Biden administration is withholding funding from schools with hunting, archery programs


Whether it isn’t banning lead bullets and fishing weights and putting thousands of gun dealers out of business, the Biden administration is pushing hard to eliminate hunting. This is the Biden administration’s interpretation of the 2022 Bipartisan Safer Communities Act (BSCA). Forbidding federal funding for schools that have hunting or archery classes will end schools having those classes. It is hard to see how eliminating hunter safety classes will make people safer. Nor is it clear how this will help wildlife. Hunters keep wildlife populations in balance. Hunters also contribute $796 million a year for conservation programs through state licenses and fees. Also how does ending archery classes make communities safer?

According to federal guidance circulated among hunting education groups and shared with Fox News Digital, the Department of Education determined that, under the Bipartisan Safer Communities Act (BSCA) passed last year, school hunting and archery classes are precluded from receiving federal funding. The interpretation could impact millions of American children enrolled in such programs.

“It’s a negative for children. As a former educator of 30-plus years, I was always trying to find a way to engage students,” Tommy Floyd, the president of the National Archery in the Schools Program, told Fox News Digital in an interview. “In many communities, it’s a shooting sport, and the skills from shooting sports, that help young people grow to be responsible adults. They also benefit from relationships with role models.”

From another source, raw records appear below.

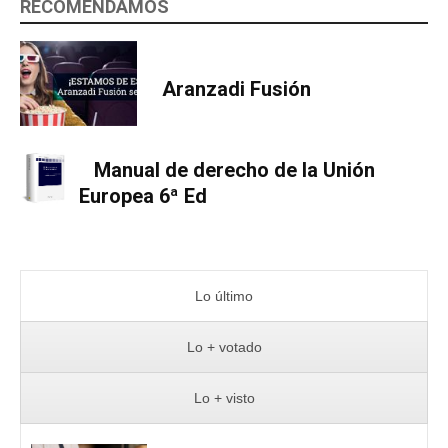
RECOMENDAMOS
Aranzadi Fusión
Manual de derecho de la Unión
Europea 6ª Ed
Lo último
Lo + votado
Lo + visto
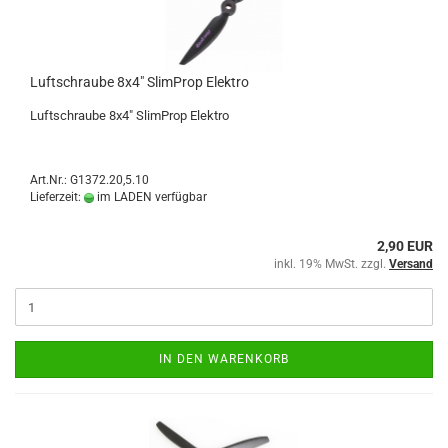
Luftschraube 8x4" SlimProp Elektro
Luftschraube 8x4" SlimProp Elektro
Art.Nr.: G1372.20,5.10
Lieferzeit:
im LADEN verfügbar
2,90 EUR
inkl. 19% MwSt. zzgl.
Versand
IN DEN WARENKORB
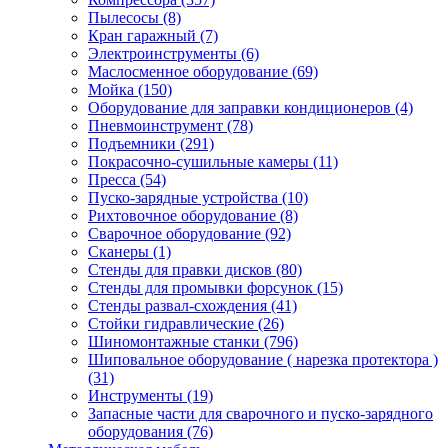
Пылесосы
(8)
Кран гаражный
(7)
Электроинструменты
(6)
Маслосменное оборудование
(69)
Мойка
(150)
Оборудование для заправки кондиционеров
(4)
Пневмоинструмент
(78)
Подъемники
(291)
Покрасочно-сушильные камеры
(11)
Пресса
(54)
Пуско-зарядные устройства
(10)
Рихтовочное оборудование
(8)
Сварочное оборудование
(92)
Сканеры
(1)
Стенды для правки дисков
(80)
Стенды для промывки форсунок
(15)
Стенды развал-схождения
(41)
Стойки гидравлические
(26)
Шиномонтажные станки
(796)
Шиповальное оборудование ( нарезка протектора )
(31)
Инструменты
(19)
Запасные части для сварочного и пуско-зарядного
оборудования
(76)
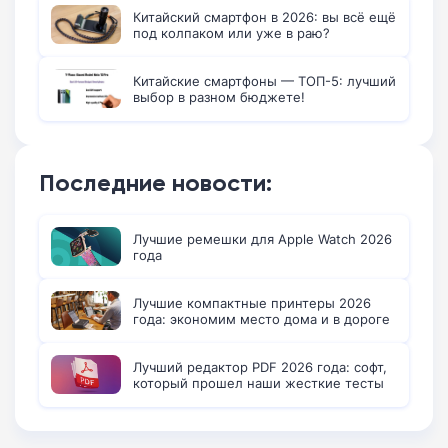
Китайский смартфон в 2026: вы всё ещё
под колпаком или уже в раю?
Китайские смартфоны — ТОП-5: лучший
выбор в разном бюджете!
Последние новости:
Лучшие ремешки для Apple Watch 2026
года
Лучшие компактные принтеры 2026
года: экономим место дома и в дороге
Лучший редактор PDF 2026 года: софт,
который прошел наши жесткие тесты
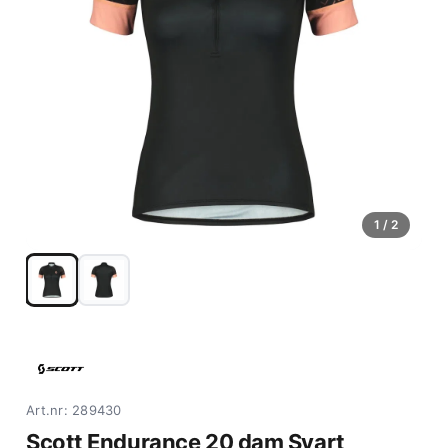
1
/ 2
Art.nr: 289430
Scott Endurance 20 dam Svart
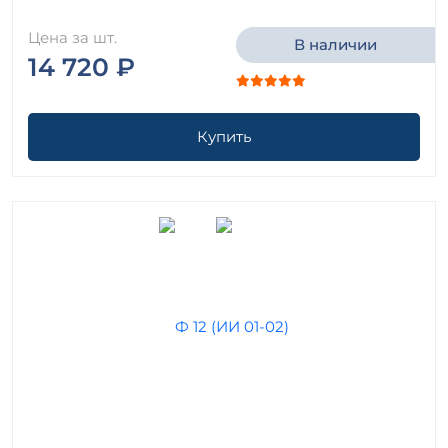
Цена за шт.
В наличии
14 720 ₽
Купить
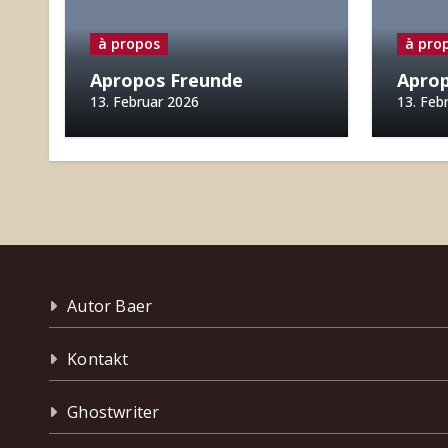
à propos
à pro
Apropos Freunde
Apro
13. Februar 2026
13. Feb
Autor Baer
Kontakt
Ghostwriter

Thomas Catenacci, “Biden admin withholding key funding for schools with hunting, archery programs,” Fox News, July 28, 2023.

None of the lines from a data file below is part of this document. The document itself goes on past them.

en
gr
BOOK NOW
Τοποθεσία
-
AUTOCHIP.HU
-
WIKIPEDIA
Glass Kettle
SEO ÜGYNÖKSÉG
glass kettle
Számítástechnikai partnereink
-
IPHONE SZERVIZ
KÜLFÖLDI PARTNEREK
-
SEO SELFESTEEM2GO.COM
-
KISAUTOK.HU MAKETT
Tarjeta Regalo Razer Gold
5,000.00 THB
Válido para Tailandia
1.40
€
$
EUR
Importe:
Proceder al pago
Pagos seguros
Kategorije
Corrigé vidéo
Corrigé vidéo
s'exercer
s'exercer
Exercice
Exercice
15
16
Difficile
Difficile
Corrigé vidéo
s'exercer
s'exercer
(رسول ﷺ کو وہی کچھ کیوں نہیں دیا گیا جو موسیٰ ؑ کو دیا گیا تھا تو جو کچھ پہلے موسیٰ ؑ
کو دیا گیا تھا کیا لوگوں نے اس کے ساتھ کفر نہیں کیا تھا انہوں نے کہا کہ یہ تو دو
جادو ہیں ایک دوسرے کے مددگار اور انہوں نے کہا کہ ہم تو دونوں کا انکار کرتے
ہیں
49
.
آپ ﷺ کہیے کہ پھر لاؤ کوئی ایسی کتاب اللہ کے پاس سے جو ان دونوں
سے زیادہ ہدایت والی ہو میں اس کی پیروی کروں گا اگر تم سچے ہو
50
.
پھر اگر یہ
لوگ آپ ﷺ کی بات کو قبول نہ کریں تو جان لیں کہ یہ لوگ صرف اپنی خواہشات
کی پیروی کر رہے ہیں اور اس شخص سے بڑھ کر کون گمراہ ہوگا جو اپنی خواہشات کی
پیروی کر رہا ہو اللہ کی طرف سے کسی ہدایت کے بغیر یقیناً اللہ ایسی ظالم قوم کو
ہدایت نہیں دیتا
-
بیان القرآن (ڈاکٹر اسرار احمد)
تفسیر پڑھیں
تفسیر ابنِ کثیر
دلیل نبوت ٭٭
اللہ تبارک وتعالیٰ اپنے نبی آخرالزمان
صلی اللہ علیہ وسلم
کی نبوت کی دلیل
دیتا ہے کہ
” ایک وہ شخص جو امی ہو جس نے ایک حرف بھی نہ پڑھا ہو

Records of the Senate and House votes are shown here. Fifteen Senate Republicans and Fourteen House Republicans voted for the bill.

The Senate Republicans who voted for this include Blunt (R-MO), Burr (R-NC), Capito (R-WV), Cassidy (R-LA), Collins (R-ME), Cornyn (R-TX), Ernst (R-IA), Graham (R-SC), McConnell (R-KY), Murkowski (R-AK), Portman (R-OH), Romney (R-UT), Tillis (R-NC), Toomey (R-PA), and Young (R-IN). Democrats from states with lots of hunters also voted for the legislation: Tester (D-MT) third highest state in terms of percent of the population with hunters, King (I-ME) comes from Maine that ranks fifth, Manchin (D-WV) from West Virginia that ranks ninth, and Baldwin (D-WI) from Wisconsin that ranks eleventh. Montana schools get 12% of their funding from the Federal government, Maine 6.7%, West Virginia 11.6%, and Wisconsin 6.9%. These are substantial amounts of money that will make it difficult for schools to consider these classes.